2. Why wrap llama.cpp with JNI + CMake

On Android, there are three broad ways to use llama.cpp: 1) ship a prebuilt native library, 2) consume upstream CMake almost as-is, or 3) assemble one app-specific shared library from the sources you actually need. This implementation leans strongly toward option 3.

Approach	Strength	Caution
Ship prebuilt binaries	Fastest initial setup	Weak control over ABI, flags, dependencies, and update timing
Use upstream via `add_subdirectory()`	Easier to stay close to upstream	Can drag in CLI/tooling structure an Android app does not want
Compile required sources into one app target	Clear control over what the APK ships and how JNI is shaped	Source lists and build defines must be reviewed on upstream updates

In practice, Android integrations stay saner when you treat Java/Kotlin as app control and C/C++ as the inference runtime. llama.cpp is deeply native in how it handles contexts, samplers, backends, and quantized model formats, so packaging it as one controlled native target usually leads to a cleaner app boundary.

3. End-to-end flow

Gradle (externalNativeBuild)
  ↓
CMakeLists.txt
  ↓
llama_jni.so
  ↓
System.loadLibrary("llama_jni")
  ↓
LlamaNative native methods
  ↓ JNI
jni_llama.cpp
  ↓
llama.cpp / ggml / optional mtmd / curl / TLS

The key idea is that Java does not “use llama.cpp directly”. Instead, Java talks to a very small JNI facade, and that native facade owns the long-lived inference state.

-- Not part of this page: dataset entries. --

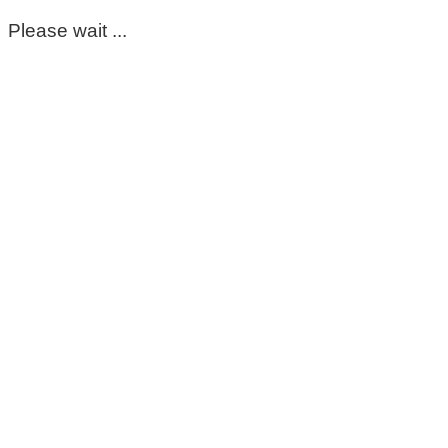
Please wait ...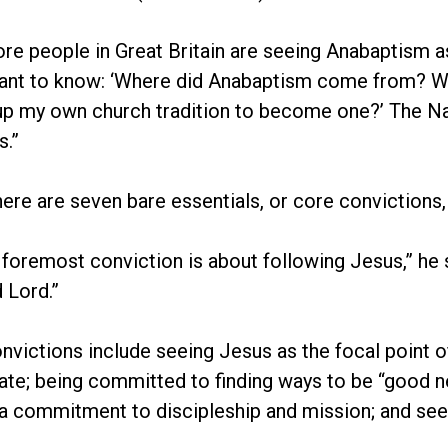
e people in Great Britain are seeing Anabaptism as a
ant to know: ‘Where did Anabaptism come from? Wha
up my own church tradition to become one?’ The Na
.”
here are seven bare essentials, or core convictions
d foremost conviction is about following Jesus,” he s
 Lord.”
nvictions include seeing Jesus as the focal point of
ate; being committed to finding ways to be “good 
a commitment to discipleship and mission; and seek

Layer	Responsibility	Concrete example here
Gradle	Declares ABI, NDK, and CMake arguments	`arm64-v8a`, `ndkVersion 27.2.12479018`, `-DANDROID_SUPPORT_FLEXIBLE_PAGE_SIZES=ON`
CMake	Collects sources, include paths, link options, and static deps	Builds `llama_jni` from llama.cpp, ggml, mtmd, curl, and mbedTLS
JNI wrapper	Maps Java calls into native state transitions	`LlamaNative` and `jni_llama.cpp`
llama.cpp runtime	Loads models, tokenizes, decodes, samples, and stops	`llama_model_load_from_file()`, `llama_init_from_model()`, `llama_sampler_*`

4. JNI design essentials

4-1. Keep the Java API thin

LlamaNative exposes three practical groups: load operations, generate operations, and helper operations. For most Android integrations, this is a good default cut.

load:
  setLoadParameters(...)
  initWithMmproj(modelPath, mmprojPath)
  free()

generate:
  setParameters(...)
  generate(prompt)
  generateWithMedia(prompt, media)
  cancelGeneration()

helpers:
  setTokenListener(listener)
  getChatTemplate()
  supportsVision()
  supportsAudio()

In this implementation, temp, top_p, and top_k are stored through setLoadParameters(), while more advanced sampler features sit behind setParameters(). The general design lesson is the split itself: avoid exposing every llama.cpp detail directly to Java.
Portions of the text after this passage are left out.